O barman fechou os olhos, quase cansado.

— Não ouse subestimá-la. Algum dia terá a sua jogada, e mesmo assim... perderá. Mas essa, não lhe pertence.

O viajante estremeceu.

— Está me dizendo que...

— Sim.

— E você, não perguntei seu nome...

O barman deu de ombros.

— Alguns me chamam de inexorável, incorruptível, inflexível... democrático.

O viajante baixou os olhos.

— Cronos.

O barman apenas sorriu. O homem respirou fundo, como quem se despede de algo inevitável e novamente se virou para a porta.

— Tenho a sensação de que quando abrir essa porta, tudo lá fora estará diferente... como num sonho.

O barman inclinou-se sobre o balcão.

— Não está esquecendo nada?

O viajante olhou para trás. Sobre o balcão, inquieto, pairava o Destino.

Ele sabia. Carregava o peso da mochila, mas abandonar Destino seria condenar-se ao verdadeiro vazio.

Empurrou a porta pesada. 

Do lado de fora, a noite o recebeu com sua garoa fina, dissolvendo as luzes vacilantes da rua. Ele ajeitou a mochila, pronto para seguir, mas por um instante estacou: do outro lado, uma silhueta dourada atravessava a penumbra, cabelos como reflexo de um sol já perdido.

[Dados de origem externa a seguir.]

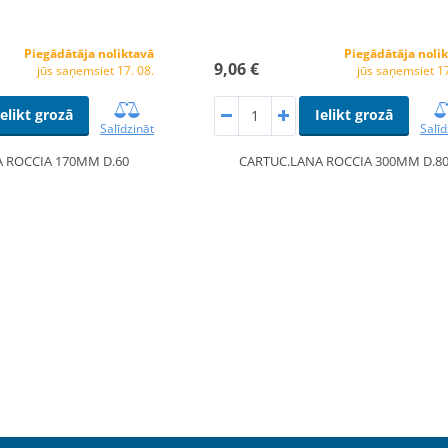
Piegādātāja noliktavā
Piegādātāja noli
9,06 €
jūs saņemsiet 17. 08.
jūs saņemsiet 17
Ielikt grozā
Ielikt grozā
Salīdzināt
Salīd
 ROCCIA 170MM D.60
CARTUC.LANA ROCCIA 300MM D.8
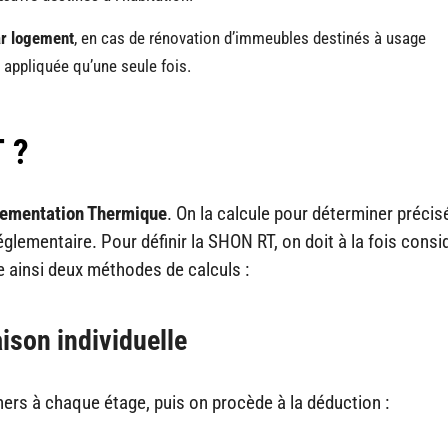
r logement
, en cas de rénovation d’immeubles destinés à usage
e appliquée qu’une seule fois.
 ?
lementation Thermique
. On la calcule pour déterminer préci
glementaire. Pour définir la SHON RT, on doit à la fois consid
ue ainsi deux méthodes de calculs :
ison individuelle
ers à chaque étage, puis on procède à la déduction :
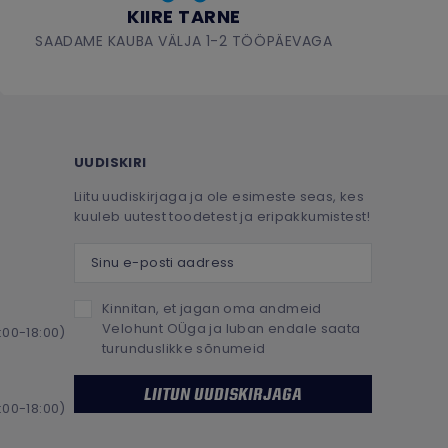
KIIRE TARNE
SAADAME KAUBA VÄLJA 1-2 TÖÖPÄEVAGA
UUDISKIRI
Liitu uudiskirjaga ja ole esimeste seas, kes
kuuleb uutest toodetest ja eripakkumistest!
Sinu e-posti aadress
Kinnitan, et jagan oma andmeid
Velohunt OÜga ja luban endale saata
:00-18:00)
turunduslikke sõnumeid
LIITUN UUDISKIRJAGA
:00-18:00)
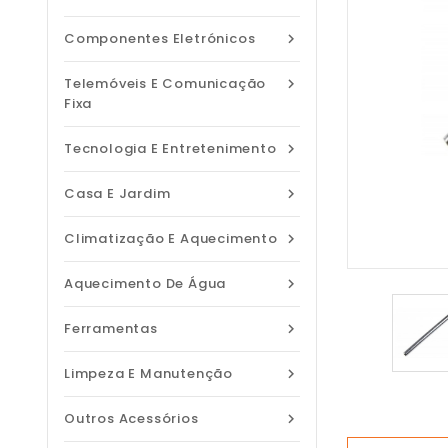
Componentes Eletrónicos

Telemóveis E Comunicação

Fixa
Tecnologia E Entretenimento

Casa E Jardim

Climatização E Aquecimento

Aquecimento De Água

Ferramentas

Limpeza E Manutenção

Outros Acessórios

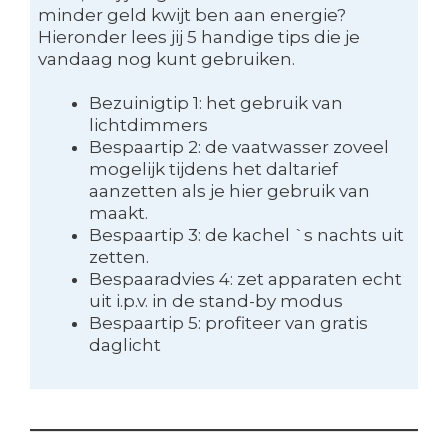
minder geld kwijt ben aan energie?
Hieronder lees jij 5 handige tips die je
vandaag nog kunt gebruiken.
Bezuinigtip 1: het gebruik van
lichtdimmers
Bespaartip 2: de vaatwasser zoveel
mogelijk tijdens het daltarief
aanzetten als je hier gebruik van
maakt.
Bespaartip 3: de kachel `s nachts uit
zetten.
Bespaaradvies 4: zet apparaten echt
uit i.p.v. in de stand-by modus
Bespaartip 5: profiteer van gratis
daglicht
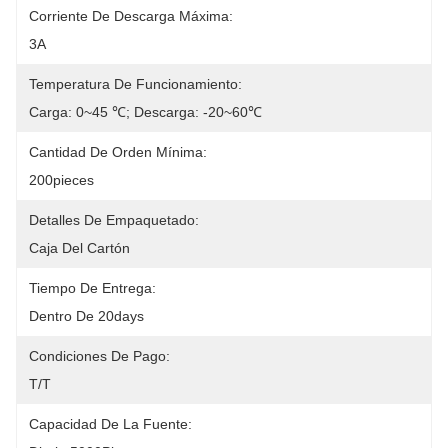
Corriente De Descarga Máxima:
3A
Temperatura De Funcionamiento:
Carga: 0~45 ℃; Descarga: -20~60℃
Cantidad De Orden Mínima:
200pieces
Detalles De Empaquetado:
Caja Del Cartón
Tiempo De Entrega:
Dentro De 20days
Condiciones De Pago:
T/T
Capacidad De La Fuente:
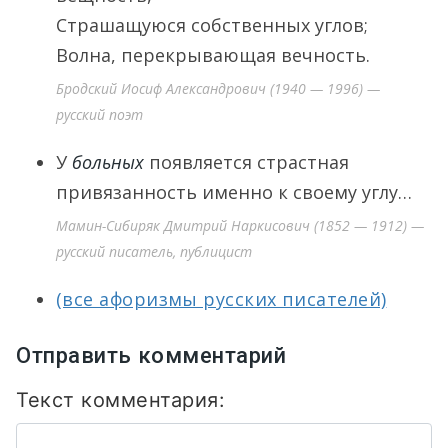
Страшащуюся собственных углов;
Волна, перекрывающая вечность.
Бродский Иосиф Александрович (1940 — 1996) —
русский поэт
У
больных
появляется страстная
привязанность именно к своему углу…
Мамин-Сибиряк Дмитрий Наркисович (1852 — 1912) —
русский писатель, публицист
(все афоризмы русских писателей)
Отправить комментарий
Текст комментария:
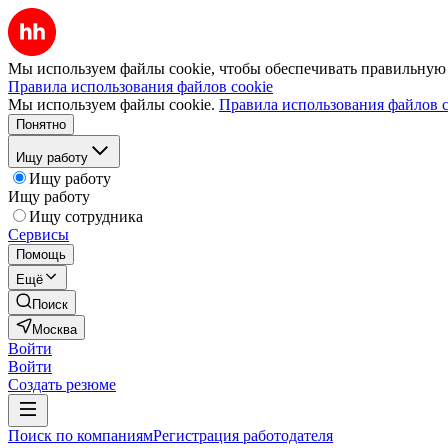
Мы используем файлы cookie, чтобы обеспечивать правильную р
Правила использования файлов cookie
Мы используем файлы cookie.
Правила использования файлов c
Понятно
Ищу работу
Ищу работу
Ищу работу
Ищу сотрудника
Сервисы
Помощь
Ещё
Поиск
Москва
Войти
Войти
Создать резюме
Поиск по компаниям
Регистрация работодателя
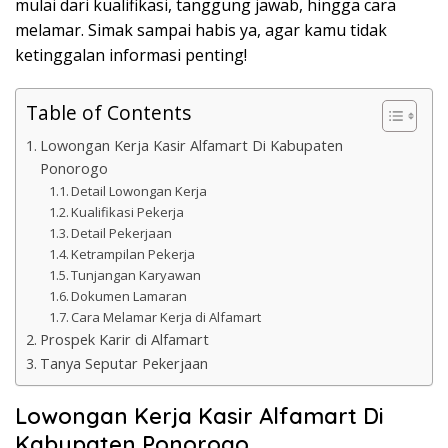
mulai dari kualifikasi, tanggung jawab, hingga cara
melamar. Simak sampai habis ya, agar kamu tidak
ketinggalan informasi penting!
Table of Contents
Lowongan Kerja Kasir Alfamart Di Kabupaten
Ponorogo
Detail Lowongan Kerja
Kualifikasi Pekerja
Detail Pekerjaan
Ketrampilan Pekerja
Tunjangan Karyawan
Dokumen Lamaran
Cara Melamar Kerja di Alfamart
Prospek Karir di Alfamart
Tanya Seputar Pekerjaan
Lowongan Kerja Kasir Alfamart Di
Kabupaten Ponorogo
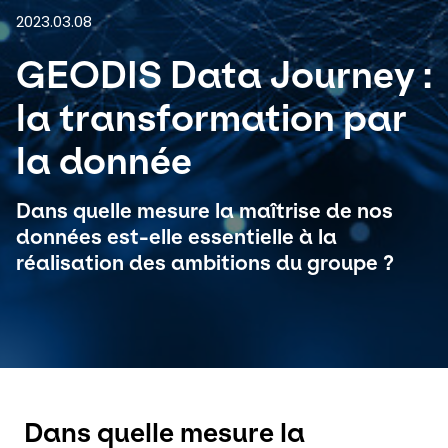
2023.03.08
Sélectionnez votre pays et langue
GEODIS Data Journey :
Belgium​ - FR
la transformation par
la donnée
Dans quelle mesure la maîtrise de nos
données est-elle essentielle à la
réalisation des ambitions du groupe ?
Dans quelle mesure la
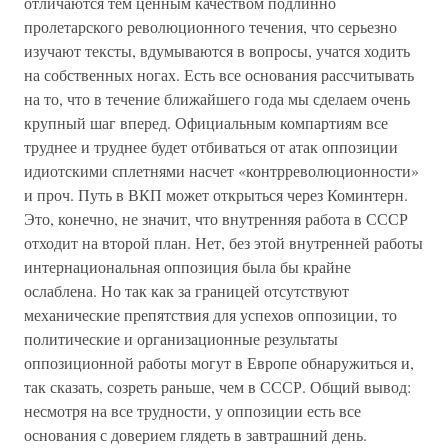
отличаются тем ценным качеством подлинно
пролетарского революционного течения, что серьезно
изучают тексты, вдумываются в вопросы, учатся ходить
на собственных ногах. Есть все основания рассчитывать
на то, что в течение ближайшего года мы сделаем очень
крупный шаг вперед. Официальным компартиям все
труднее и труднее будет отбиваться от атак оппозиции
идиотскими сплетнями насчет «контрреволюционности»
и проч. Путь в ВКП может открыться через Коминтерн.
Это, конечно, не значит, что внутренняя работа в СССР
отходит на второй план. Нет, без этой внутренней работы
интернациональная оппозиция была бы крайне
ослаблена. Но так как за границей отсутствуют
механические препятствия для успехов оппозиции, то
политические и организационные результаты
оппозиционной работы могут в Европе обнаружиться и,
так сказать, созреть раньше, чем в СССР. Общий вывод:
несмотря на все трудности, у оппозиции есть все
основания с доверием глядеть в завтрашний день.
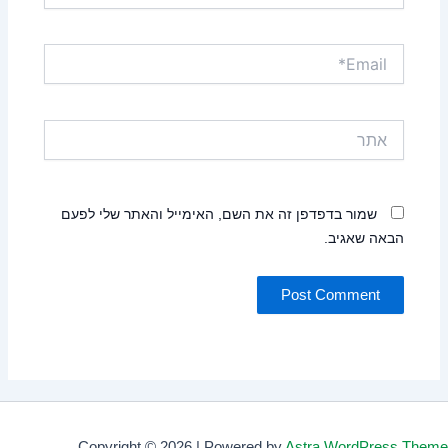
Email*
אתר
שמור בדפדפן זה את השם, האימייל והאתר שלי לפעם
הבאה שאגיב.
Copyright © 2026 | Powered by
Astra WordPress Theme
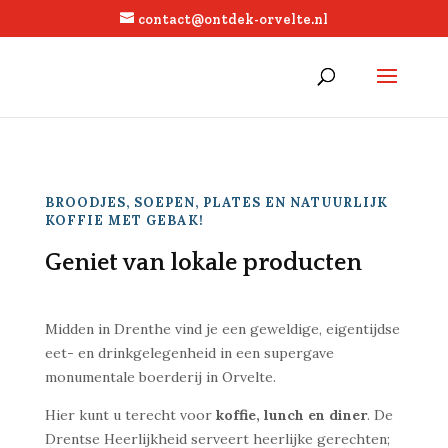
contact@ontdek-orvelte.nl
BROODJES, SOEPEN, PLATES EN NATUURLIJK
KOFFIE MET GEBAK!
Geniet van lokale producten
Midden in Drenthe vind je een geweldige, eigentijdse
eet- en drinkgelegenheid in een supergave
monumentale boerderij in Orvelte.
Hier kunt u terecht voor
koffie, lunch en diner
. De
Drentse Heerlijkheid serveert heerlijke gerechten;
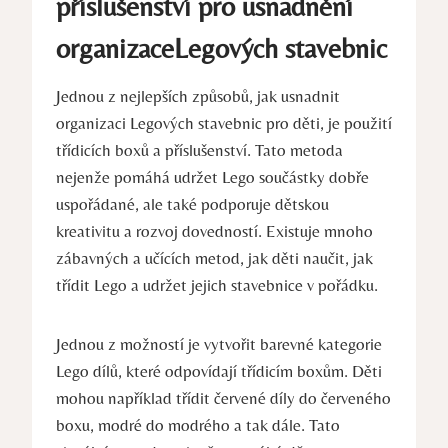
příslušenství pro usnadnění
organizaceLegových stavebnic
Jednou z nejlepších způsobů, jak usnadnit
organizaci Legových stavebnic pro děti, je použití
třídicích⁢ boxů a příslušenství. ⁢Tato metoda
⁢nejenže pomáhá‌ udržet Lego ⁣součástky ​dobře
uspořádané, ale také podporuje dětskou
kreativitu a rozvoj dovedností. Existuje ‍mnoho
zábavných a učících ​metod, jak děti naučit,⁢ jak
třídit Lego a udržet jejich stavebnice ⁣v pořádku.
Jednou z možností je‌ vytvořit barevné‌ kategorie
Lego dílů, které odpovídají třídicím boxům. Děti
mohou například třídit červené díly do červeného
⁣boxu, modré do modrého a tak dále. ‍Tato⁢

Não soube dizer se era ela ou apenas um capricho da memória. Piscou os olhos e a figura já se dissolvia no nevoeiro, como quem jamais tivera substância. Ficou com a impressão de um perfume breve, um arrepio que não se explicava... como a água que sentiu escorrer por entre seus dedos.

Seguiu o passo, apático, perdido em pensamentos que só a ele pertenciam.